Hundreds of people from China and Japan hold a peace rally at the Memorial Hall of the Victims of the Nanjing Massacre, in Nanjing.[Photo: chinanews.com] |
More than 1,000 people attended a ceremony today at a museum in northeast China's Fuxin city, where over 500,000 Chinese were forced by Japanese troops to work in local coal mines between 1936 to 1945.
Mass graves found at work sites revealed that around 70 thousand miners were killed, due to outdated equipment and terrible working conditions.
Hu Jian, curator of the museum, says many of the victims had been buried alive.
"Although we call it 'warehouse for the dead,' many did not die when abandoned there. They just lost their labor force, or part of their labor force. Then they were buried here."
In Nanjing, hundreds of people from China and Japan held a peace rally at the Memorial Hall of the Victims of the Nanjing Massacre.
Tamaki Matsuoka is the leader of Japanese delegation.
"We came here with a clear aim.

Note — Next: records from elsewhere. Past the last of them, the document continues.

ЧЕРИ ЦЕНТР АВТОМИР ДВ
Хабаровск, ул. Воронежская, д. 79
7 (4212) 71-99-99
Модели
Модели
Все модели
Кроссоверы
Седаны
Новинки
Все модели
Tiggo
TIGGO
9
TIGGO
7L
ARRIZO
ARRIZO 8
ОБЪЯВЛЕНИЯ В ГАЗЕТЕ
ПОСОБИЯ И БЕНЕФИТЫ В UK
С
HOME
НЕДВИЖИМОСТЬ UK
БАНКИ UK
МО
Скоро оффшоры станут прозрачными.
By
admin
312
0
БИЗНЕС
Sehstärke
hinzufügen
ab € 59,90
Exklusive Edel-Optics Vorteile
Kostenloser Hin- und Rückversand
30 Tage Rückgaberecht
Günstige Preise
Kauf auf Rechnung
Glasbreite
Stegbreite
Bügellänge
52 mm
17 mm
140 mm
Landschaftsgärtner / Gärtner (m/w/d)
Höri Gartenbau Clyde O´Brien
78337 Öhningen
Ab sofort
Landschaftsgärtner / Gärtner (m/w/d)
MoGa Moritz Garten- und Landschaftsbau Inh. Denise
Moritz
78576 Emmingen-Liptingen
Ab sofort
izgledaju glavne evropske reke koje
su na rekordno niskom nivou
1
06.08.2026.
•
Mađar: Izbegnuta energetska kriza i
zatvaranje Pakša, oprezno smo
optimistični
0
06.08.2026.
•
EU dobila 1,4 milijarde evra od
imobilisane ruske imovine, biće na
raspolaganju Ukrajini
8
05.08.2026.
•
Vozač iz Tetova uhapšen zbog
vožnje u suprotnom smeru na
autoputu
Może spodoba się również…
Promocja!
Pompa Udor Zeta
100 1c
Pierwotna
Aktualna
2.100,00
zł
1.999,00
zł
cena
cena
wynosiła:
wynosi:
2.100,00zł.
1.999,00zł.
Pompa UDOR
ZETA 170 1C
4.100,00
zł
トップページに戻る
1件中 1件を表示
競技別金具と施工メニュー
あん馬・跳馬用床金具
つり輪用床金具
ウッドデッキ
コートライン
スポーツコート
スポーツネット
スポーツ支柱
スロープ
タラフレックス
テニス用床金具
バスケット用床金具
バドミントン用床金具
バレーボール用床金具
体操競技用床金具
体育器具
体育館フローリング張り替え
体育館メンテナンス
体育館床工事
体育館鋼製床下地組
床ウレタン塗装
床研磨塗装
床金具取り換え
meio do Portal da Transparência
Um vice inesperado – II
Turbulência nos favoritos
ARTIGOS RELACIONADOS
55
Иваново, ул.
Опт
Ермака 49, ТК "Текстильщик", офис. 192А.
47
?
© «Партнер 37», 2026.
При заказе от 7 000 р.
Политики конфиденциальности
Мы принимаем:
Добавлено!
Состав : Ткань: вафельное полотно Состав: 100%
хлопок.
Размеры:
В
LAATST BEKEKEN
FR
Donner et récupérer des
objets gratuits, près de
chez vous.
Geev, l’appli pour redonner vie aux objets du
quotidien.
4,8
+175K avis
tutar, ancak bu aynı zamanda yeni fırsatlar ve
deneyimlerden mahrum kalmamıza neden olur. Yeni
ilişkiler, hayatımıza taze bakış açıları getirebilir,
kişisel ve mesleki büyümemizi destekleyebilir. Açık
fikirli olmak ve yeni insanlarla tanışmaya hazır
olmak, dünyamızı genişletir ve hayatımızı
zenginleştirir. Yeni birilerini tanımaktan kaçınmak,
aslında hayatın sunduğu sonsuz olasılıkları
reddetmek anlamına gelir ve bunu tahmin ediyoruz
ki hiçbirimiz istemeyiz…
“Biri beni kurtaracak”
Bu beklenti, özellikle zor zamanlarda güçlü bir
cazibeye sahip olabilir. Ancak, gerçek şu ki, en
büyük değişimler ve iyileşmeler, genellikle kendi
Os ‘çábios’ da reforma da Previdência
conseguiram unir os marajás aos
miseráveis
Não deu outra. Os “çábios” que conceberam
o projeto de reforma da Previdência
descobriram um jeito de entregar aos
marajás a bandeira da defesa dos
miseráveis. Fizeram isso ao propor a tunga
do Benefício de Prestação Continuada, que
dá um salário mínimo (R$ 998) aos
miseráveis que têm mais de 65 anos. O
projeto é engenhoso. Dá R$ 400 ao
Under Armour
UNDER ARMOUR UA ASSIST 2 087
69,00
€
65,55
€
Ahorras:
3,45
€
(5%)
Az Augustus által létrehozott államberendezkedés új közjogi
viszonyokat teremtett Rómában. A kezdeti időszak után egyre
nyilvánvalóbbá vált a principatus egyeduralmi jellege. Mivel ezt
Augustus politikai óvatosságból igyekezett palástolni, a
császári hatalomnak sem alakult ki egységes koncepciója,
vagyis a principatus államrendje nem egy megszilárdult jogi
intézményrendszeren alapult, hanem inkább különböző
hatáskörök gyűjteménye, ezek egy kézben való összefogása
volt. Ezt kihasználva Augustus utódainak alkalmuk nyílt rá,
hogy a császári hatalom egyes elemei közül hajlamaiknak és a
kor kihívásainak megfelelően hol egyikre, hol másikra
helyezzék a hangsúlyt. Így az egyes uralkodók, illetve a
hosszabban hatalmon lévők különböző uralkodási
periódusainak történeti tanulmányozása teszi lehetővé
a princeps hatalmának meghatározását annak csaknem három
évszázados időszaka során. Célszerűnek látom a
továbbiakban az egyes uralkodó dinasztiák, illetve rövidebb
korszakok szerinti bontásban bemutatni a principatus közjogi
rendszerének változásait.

As the Nanjing Massacre happened during Japan's aggression in China, and it's barely mentioned in our text books, and not many people in Japan know about it, we bring our people here to learn and study this part of history every August 15th, hoping to let more people know about it."
Japanese troops started the massacre in Nanjing on Dec.13, 1937, killing more than 300,000 people in approximately 40 days.